This quote, about “telling news on Twitter”, though, is where Kallen reaches too far, irresponsibly so. It reads like Frankenstein promising his creation really is the key to eternal life, plus he’s great with kids, probably.
Kallen casually tosses out that a fire hose of real-time news makes for “a better informed citizenry” with absolutely nothing resembling a fact to back this claim up. I’m certainly unaware of anything that suggests the rush of breaking news equates to better democracy. In fact, everyone I know who seriously studies how breaking news affects news comprehension hypothesizes the end result is a net loss.
The fact is, we don’t yet know whether, as Kallen claims, “a real time account of events” actually does make for better citizens (and democracies) and probably won’t for some time. I suspect, though, that the proliferation of “slow news”1 we’ve seen as a response to the Chinese water torture of news-like updates is an indication that our fellow citizens yearn for, and deserve, better. And, let’s not forget, those stodgy old newspapers often still manage to tell the story best.
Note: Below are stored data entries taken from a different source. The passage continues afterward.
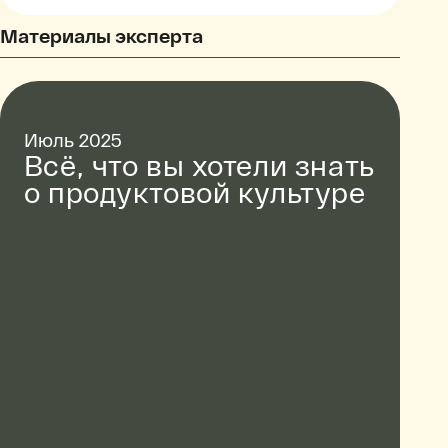
Материалы эксперта
Июль 2025
Всё, что вы хотели знать
о продуктовой культуре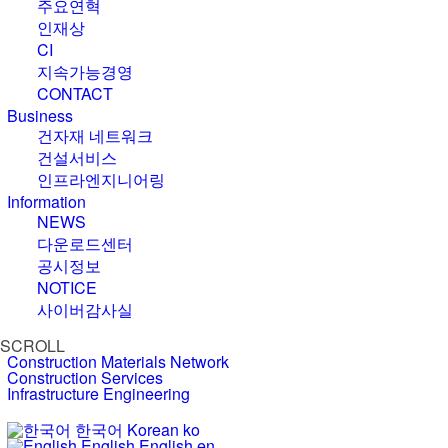
주요연혁
인재상
CI
지속가능경영
CONTACT
B
u
s
i
n
e
s
s
건자재 네트워크
건설서비스
인프라엔지니어링
I
n
f
o
r
m
a
t
i
o
n
NEWS
다운로드센터
공시정보
NOTICE
사이버감사실
SCROLL
Construction Materials Network
Construction Services
Infrastructure Engineering
한국어
Korean
ko
English
English
en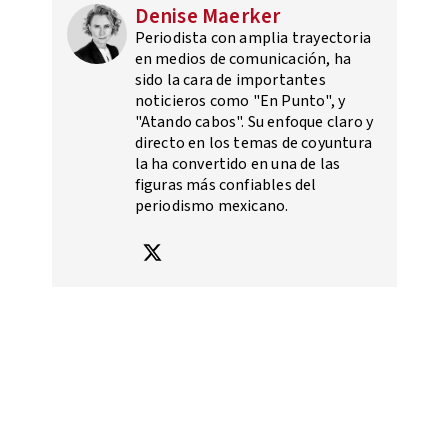
Denise Maerker
Periodista con amplia trayectoria
en medios de comunicación, ha
sido la cara de importantes
noticieros como "En Punto", y
"Atando cabos". Su enfoque claro y
directo en los temas de coyuntura
la ha convertido en una de las
figuras más confiables del
periodismo mexicano.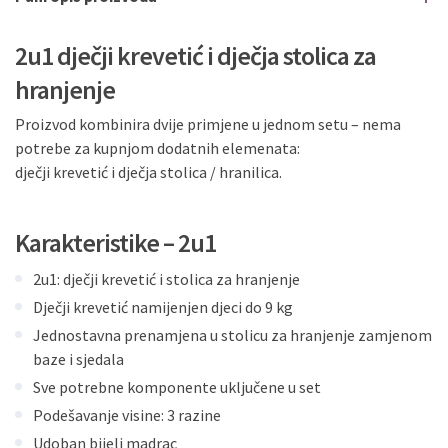
2u1 dječji krevetić i dječja stolica za
hranjenje
Proizvod kombinira dvije primjene u jednom setu – nema
potrebe za kupnjom dodatnih elemenata:
dječji krevetić i dječja stolica / hranilica.
Karakteristike – 2u1
2u1: dječji krevetić i stolica za hranjenje
Dječji krevetić namijenjen djeci do 9 kg
Jednostavna prenamjena u stolicu za hranjenje zamjenom
baze i sjedala
Sve potrebne komponente uključene u set
Podešavanje visine: 3 razine
Udoban bijeli madrac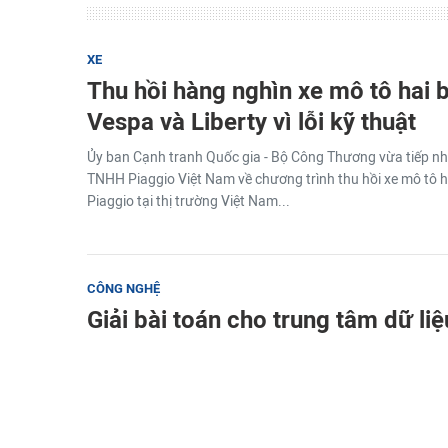
XE
Thu hồi hàng nghìn xe mô tô hai 
Vespa và Liberty vì lỗi kỹ thuật
Ủy ban Cạnh tranh Quốc gia - Bộ Công Thương vừa tiếp n
TNHH Piaggio Việt Nam về chương trình thu hồi xe mô tô 
Piaggio tại thị trường Việt Nam...
CÔNG NGHỆ
Giải bài toán cho trung tâm dữ liệ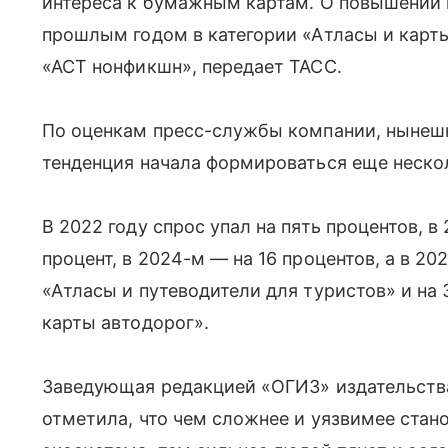
интереса к бумажным картам. О повышении 
прошлым годом в категории «Атласы и карты
«АСТ нонфикшн», передает ТАСС.
По оценкам пресс-службы компании, нынешн
тенденция начала формироваться еще нескол
В 2022 году спрос упал на пять процентов, в
процент, в 2024-м — на 16 процентов, а в 20
«Атласы и путеводители для туристов» и на 
карты автодорог».
Заведующая редакцией «ОГИЗ» издательств
отметила, что чем сложнее и уязвимее стан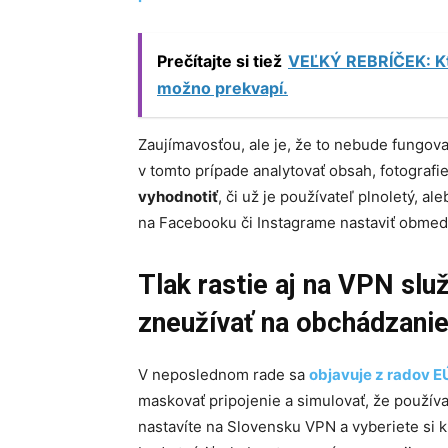
Prečítajte si tiež
VEĽKÝ REBRÍČEK: Kto
možno prekvapí.
Zaujímavosťou, ale je, že to nebude fungova
v tomto prípade analytovať obsah, fotografie, 
vyhodnotiť
, či už je používateľ plnoletý, al
na Facebooku či Instagrame nastaviť obmed
Tlak rastie aj na VPN slu
zneužívať na obchádzani
V neposlednom rade sa
objavuje z radov EÚ
maskovať pripojenie a simulovať, že používate
nastavíte na Slovensku VPN a vyberiete si kr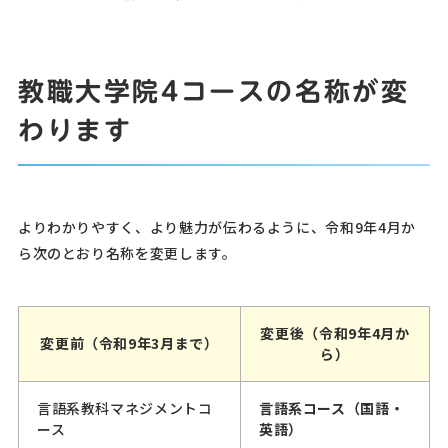
教職大学院4コースの名称が変
わります
よりわかりやすく、より魅力が伝わるように、令和9年4月か
ら次のとおり名称を変更します。
変更後（令和9年4月か
変更前（令和9年3月まで）
ら）
言語系教科マネジメントコ
言語系コース（国語・
ース
英語）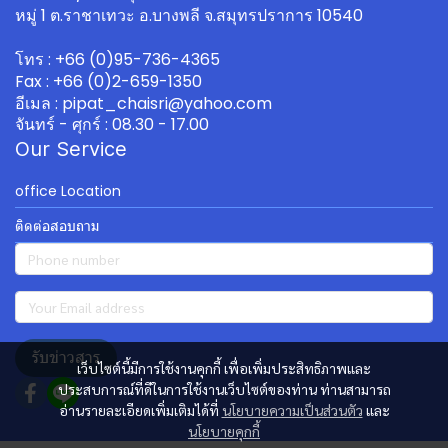
หมู่ 1 ต.ราชาเทวะ อ.บางพลี จ.สมุทรปราการ 10540
โทร : +66 (0)95-736-4365
Fax : +66 (0)2-659-1350
อีเมล : pipat_chaisri@yahoo.com
จันทร์ - ศุกร์ : 08.30 - 17.00
Our Service
office Location
ติดต่อสอบถาม
รับข่าวสาร
เว็บไซต์นี้มีการใช้งานคุกกี้ เพื่อเพิ่มประสิทธิภาพและ
ประสบการณ์ที่ดีในการใช้งานเว็บไซต์ของท่าน ท่านสามารถ
อ่านรายละเอียดเพิ่มเติมได้ที่
นโยบายความเป็นส่วนตัว
และ
นโยบายคุกกี้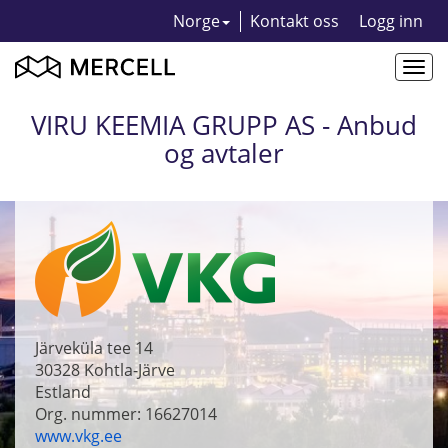
Norge
Kontakt oss
Logg inn
Togg
navi
VIRU KEEMIA GRUPP AS - Anbud
og avtaler
Järveküla tee 14
30328
Kohtla-Järve
Estland
Org. nummer: 16627014
www.vkg.ee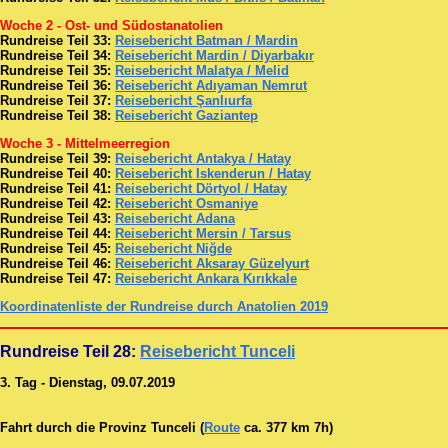
Woche 2 - Ost- und Südostanatolien
Rundreise Teil 33:
Reisebericht Batman / Mardin
Rundreise Teil 34:
Reisebericht Mardin / Diyarbakır
Rundreise Teil 35:
Reisebericht Malatya / Melid
Rundreise Teil 36:
Reisebericht Adıyaman Nemrut
Rundreise Teil 37:
Reisebericht Şanlıurfa
Rundreise Teil 38:
Reisebericht Gaziantep
Woche 3 - Mittelmeerregion
Rundreise Teil 39:
Reisebericht Antakya / Hatay
Rundreise Teil 40:
Reisebericht Iskenderun / Hatay
Rundreise Teil 41:
Reisebericht Dörtyol / Hatay
Rundreise Teil 42:
Reisebericht Osmaniye
Rundreise Teil 43:
Reisebericht Adana
Rundreise Teil 44:
Reisebericht Mersin / Tarsus
Rundreise Teil 45:
Reisebericht Niğde
Rundreise Teil 46:
Reisebericht Aksaray Güzelyurt
Rundreise Teil 47:
Reisebericht Ankara Kırıkkale
Koordinatenliste der Rundreise durch Anatolien 2019
Rundreise Teil 28:
Reisebericht Tunceli
3. Tag - Dienstag, 09.07.2019
Fahrt durch die Provinz Tunceli (
Route
ca. 377 km 7h)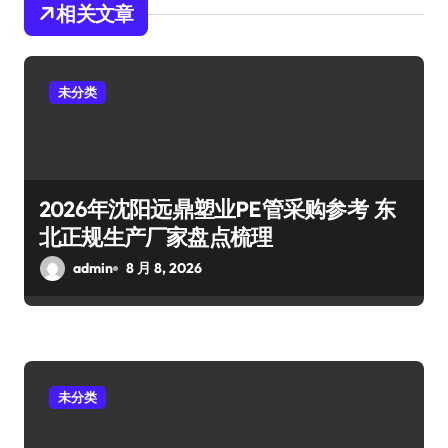
相关文章
未分类
2026年沈阳远鼎塑业PE管采购参考 东
北正规生产厂家盘点梳理
admin
8 月 8, 2026
未分类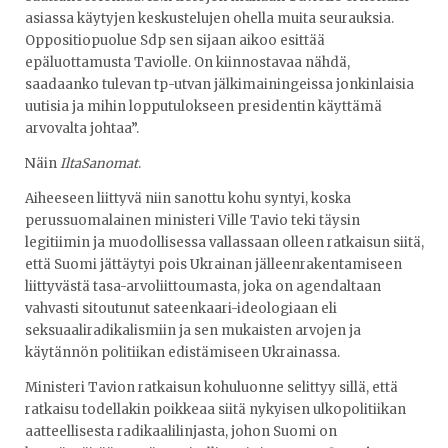
asiassa käytyjen keskustelujen ohella muita seurauksia.
Oppositiopuolue Sdp sen sijaan aikoo esittää
epäluottamusta Taviolle. On kiinnostavaa nähdä,
saadaanko tulevan tp-utvan jälkimainingeissa jonkinlaisia
uutisia ja mihin lopputulokseen presidentin käyttämä
arvovalta johtaa”.
Näin
IltaSanomat
.
Aiheeseen liittyvä niin sanottu kohu syntyi, koska
perussuomalainen ministeri Ville Tavio teki täysin
legitiimin ja muodollisessa vallassaan olleen ratkaisun siitä,
että Suomi jättäytyi pois Ukrainan jälleenrakentamiseen
liittyvästä tasa-arvoliittoumasta, joka on agendaltaan
vahvasti sitoutunut sateenkaari-ideologiaan eli
seksuaaliradikalismiin ja sen mukaisten arvojen ja
käytännön politiikan edistämiseen Ukrainassa.
Ministeri Tavion ratkaisun kohuluonne selittyy sillä, että
ratkaisu todellakin poikkeaa siitä nykyisen ulkopolitiikan
aatteellisesta radikaalilinjasta, johon Suomi on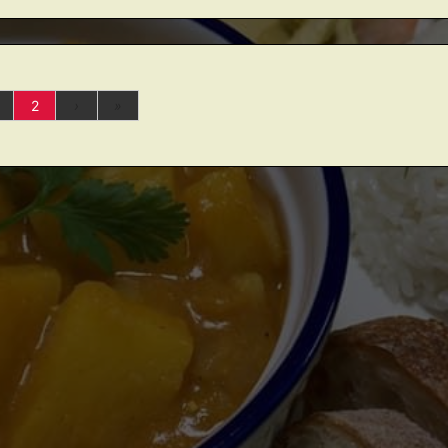
2
›
»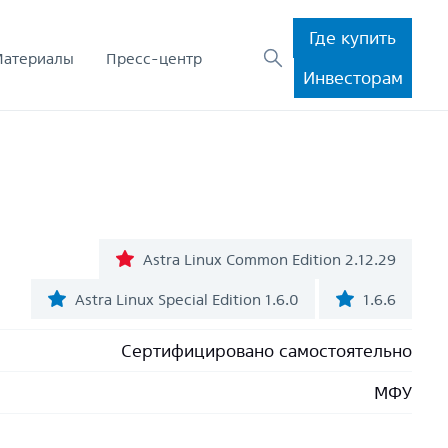
Где купить
Материалы
Пресс-центр
Инвесторам
Astra Linux Common Edition 2.12.29
Astra Linux Special Edition 1.6.0
1.6.6
Сертифицировано самостоятельно
МФУ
Kallen also suggests part of the solution is to shift the cognitive burden of figuring out fact from fiction back to readers2, that ambiguity and eternal vigilance are the prices we pay for an 86400000 millisecond news cycle. Call me old school, but I preferred when a journalist was someone we could trust to get it first, but first, get it right , instead of simply blasting out what any mope could hear coming across the police scanner.
I’ll note that I’m not laying the blame for the problems of breaking news at Twitter’s feet. These problems really aren’t new, they were with us long before Noah Glass wrote Twitter’s first Rails controller. In fact, I’d suggest that Twitter is perhaps uniquely suited to help solve these problems, beyond just an edit button, by putting all that Big Data to use sorting fact from rumor. Being the heart through which so much of the world beats has got to be useful for something more than telling me the kids still like Justin Bieber.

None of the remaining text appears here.